Pongámoslo en ejercicio. Si un
territorio X reivindica mayoritariamente el derecho a establecer libremente sus
instituciones políticas, planteando incluso la secesión respecto a un Estado
previo, nada se le podría reprochar, salvo que el resultado supusiera un aumento significativo de la desigualdad en derechos y deberes de los ciudadanos del Estado naciente
respecto a los del Estado con el que anteriormente formaba una unidad.
Dicho en roman
paladino, si la secesión de Cataluña o cualquier otro territorio tiene como consecuencia que
los desempleados, jubilados, enfermos o trabajadores de Andalucía o Extremadura
vivan peor que los desempleados, jubilados, enfermos o trabajadores de
Cataluña, esta secesión es, al menos parcialmente, ilegítima. Resulta incomprensible que
partidos como PSC, I.U. o Ezquerra Republicana, de tradición obrerista e internacionalista,
se posicionen sin matices a favor de una consulta cuya consecuencia pudiera dar
lugar a que la distribución de los derechos sociales y económicos primaran la
pertenencia nacional a la social, el ser miembro de una comunidad a ser miembro de una clase, la vinculación a un
territorio a la condición de persona.
Ahora bien, supongamos que Cataluña o
cualquier otra nación, región o territorio quiere incrementar aún más sus competencias para
determinar de un modo diferente al resto de territorios cuestiones que
no implican un menoscabo de la igualdad en la cuota de bienestar social de sus
ciudadanos, como la eutanasia, la legalización de las drogas, el sistema
penal, el aborto, la regulación del matrimonio, la gestión de la sanidad y educación o la organización territorial, nada habría que objetar.
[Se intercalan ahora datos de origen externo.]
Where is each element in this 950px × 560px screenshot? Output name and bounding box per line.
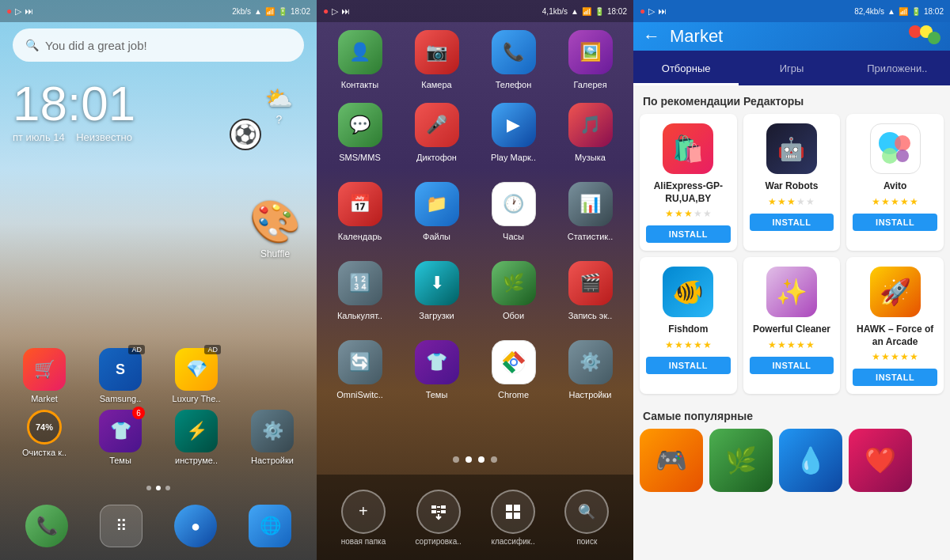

Por el
contrario, la diversidad incrementaría la riqueza y pluralidad del estado, sea este
autonómico, federal o confederal.
Y por si algún nacionalista catalán
considera sesgado hacia el lado español el principio propuesto, la prueba de su
imparcialidad radica en que en el supuesto de que en un futuro próximo España
quisiera mediante referéndum salirse de la unión europea para zafarse de
contribuir fiscalmente al desarrollo de países desaventajados como Grecia o
Portugal, lo juzgaría igualmente ilegítimo. La insolidaridad entre los pueblos, la desigualdad entre los ciudadanos no pueden jamás formar parte del derecho a decidir.